YILIN TEKNİK ADAMI SERGEN'DİR
Niye Erol'u (Bulut) katmıyorum çünkü bütün ipler zaten Emre'deydi, transferler dahil. Sonra da ipten Erol'u da attı tek başına tutmaya başladı. Şampiyon olsa da olmasa da bence yılın teknik adamı Sergen'dir. Bu kadroyla ligin son maçında final oynuyor, 3 gün sonra da İzmir'de bu sefer Türkiye Kupası finali oynayacak. Sergen çok direkt adam, söyleyeceğini çok net söylüyor. Fazla da seyirciyle oynamıyor ve bu sene de şampiyonluğu artılarıyla eksileriyle Sergen sonuna kadar hak ediyor. Belki de olamayacak. Elindeki kadroya göre başarılı diyorum. Bazı uyanıklar hem kulüpte hem dışarıda Başkan Mustafa Cengiz'i linç etmeye kalktılar. Belhanda'yı gönderen yönetime nispet futbolcuları toplayıp hatıra fotoğrafı çektirdiler, mesaj verdiler. Tahmin ediyorum asıl G.Saray seyircisi bunları görüyordur. Gördüklerini de yakın çevremde yaşıyorum.
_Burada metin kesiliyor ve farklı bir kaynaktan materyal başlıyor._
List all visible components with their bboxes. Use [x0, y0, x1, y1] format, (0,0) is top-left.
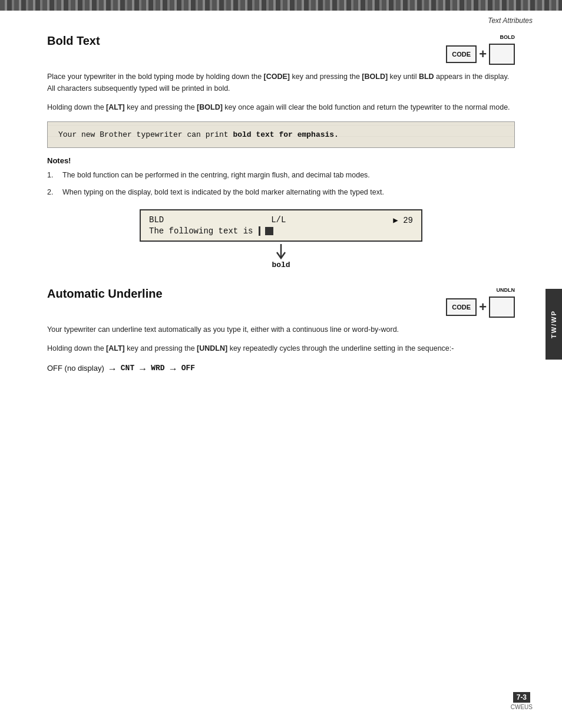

Çok fazla sağınız solunuz oynarsa bu kadar yaptıklarınızı da bir kalemde silersiniz. Şampiyonluk önemli bir şey, tarih şampiyonları yazıyor. Ama adamlık da en az şampiyonluk kadar önemli. Bu bütün futbolcular, teknik adamlar ve yöneticiler için de geçerli.
***
Arslanboğa ligde kalacak
Suat Arslanboğa'nın büyük ihtimalle saçında boncuk var. Ligin kaderini değiştirecek maçlarda düdük çaldı sonra ordan alındı TFF 1. Lig'in düğüm maçında düdük çaldı. Geçtiğimiz günlerde de ona görev verdiler. Bu şu demek; seneye de Arslanboğa ile mukavele yapılacak. Yani Arslanboğa ligde kalacak. Eee seneye de Arslanboğa gibi hakemler de gerektiğinde lazım olacaktır. Göreceğiz...
***
Allah gönlünüze göre versin
Geçtiğimiz cumartesi Fener maçı kazansa bu hafta Kayseri ile şampiyonluk maçına çıkacaktı. Ve büyük ihtimalle de alırdı ama şimdi şansı yok. Ya Beşiktaş olacak ya G.Saray. Şimdi gelelim sadede... Beşiktaş'ın rakibi Göztepe, G.Saray'ınki Malatya... Son lig maçında Göztepe'in ilk 11'inde 4 yabancı var, Malatya'da ise 6... Ben bu tip maçlarda yabancı futbolculara biraz yandan bakarım. Çünkü çok örneklerini yaşadım ve gördüm. Eğer Şampiyonlar Ligi'ne direkt kalacaksanız 20 milyon Euro'dur. İnsanın ve paranın olduğu yerde her zaman dikkatli ve kontrollü olacaksınız. Çok enteresan iki 90 dakika izleyeceğiz. Ben hakemken sahaya çıkacak iki takımın kontrollerini yardımcı hakemler yaptıktan sahaya yürümeden evvel en son şunu söylerdim: 'Allah gönlünüze göre versin.' Bu şu demektir; futbolcu olarak benim aleyhime bir şey düşünüyorsan Allah sana gerekeni yapsın. İyiyse yine gerekeni yapsın. Benim hayat felsefem de budur. Allah herkesin gönlüne göre versin.